(Dataset entries)
== == ==

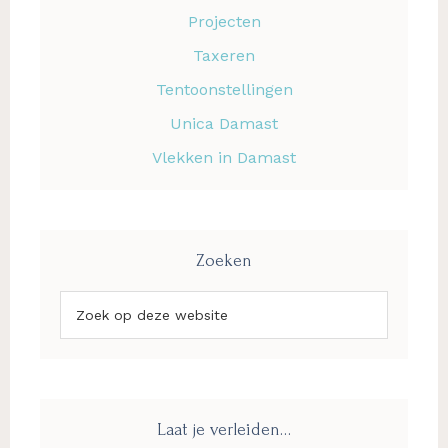
Projecten
Taxeren
Tentoonstellingen
Unica Damast
Vlekken in Damast
Zoeken
Zoek
op
deze
website
Laat je verleiden…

== == ==

§ Work request: Without any pictures, output the entries above exactly as they appear.

§ Exercise answer:
Projecten
Taxeren
Tentoonstellingen
Unica Damast
Vlekken in Damast
Zoeken
Zoek
op
deze
website
Laat je verleiden…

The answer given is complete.